Speaking at the debate, health minister Philip Dunne said he rejected claims that NHS nurses are undervalued. He said that while NHS staff “undoubtedly deserve a cost of living increase” it needed to be recognised that the “financial and quality challenge facing the NHS is unprecedented”. By holding down pay, the government had protected jobs in the NHS, he said.

Fears have been raised over the potential patient safety risk from nursing associates who have trained at pilot sites, because they may not be qualified to the level required by the Nursing and Midwifery Council. The concerns were put forward by a council member at the NMC’s latest meeting where it agreed to regulate the new role. NMC chief executive Jackie Smith acknowledged the development of associates had been done in the “wrong order” because pilot programmes had already begun, ahead of the NMC setting the training standards.

A ground-breaking international study to build culturally aware robots could revolutionise care for the elderly, according to nurse researchers involved with the scheme. The international three-year research project is aiming to develop and evaluate robots that can help provide health-related assistance such as reminding an individual to take their medication, do their physical exercise, or raise the alarm in emergencies. Irena Papadopoulos, professor of transcultural health and nursing at Middlesex University London, which is part of the research group, said: “Assistive, intelligent robots for older people could relieve pressures in hospital and care homes as well as improving care delivery at home and promoting independent living for the elderly.”
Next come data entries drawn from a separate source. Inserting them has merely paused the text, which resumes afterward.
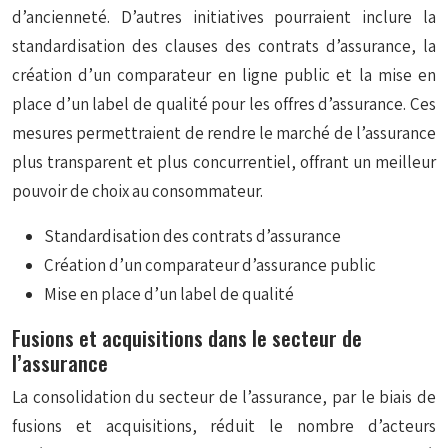
d’ancienneté. D’autres initiatives pourraient inclure la
standardisation des clauses des contrats d’assurance, la
création d’un comparateur en ligne public et la mise en
place d’un label de qualité pour les offres d’assurance. Ces
mesures permettraient de rendre le marché de l’assurance
plus transparent et plus concurrentiel, offrant un meilleur
pouvoir de choix au consommateur.
Standardisation des contrats d’assurance
Création d’un comparateur d’assurance public
Mise en place d’un label de qualité
Fusions et acquisitions dans le secteur de
l’assurance
La consolidation du secteur de l’assurance, par le biais de
fusions et acquisitions, réduit le nombre d’acteurs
Older people should be asked about falls when they have routine assessments and reviews with health and social care practitioners, and if they present at hospital, according to updated guidance. In addition, the guidance – from the National Institute for Health and Care Excellence – said older people at risk of falling should be offered a multi-factorial falls risk assessment and those assessed as being at increased risk given an individualised multi-factorial intervention.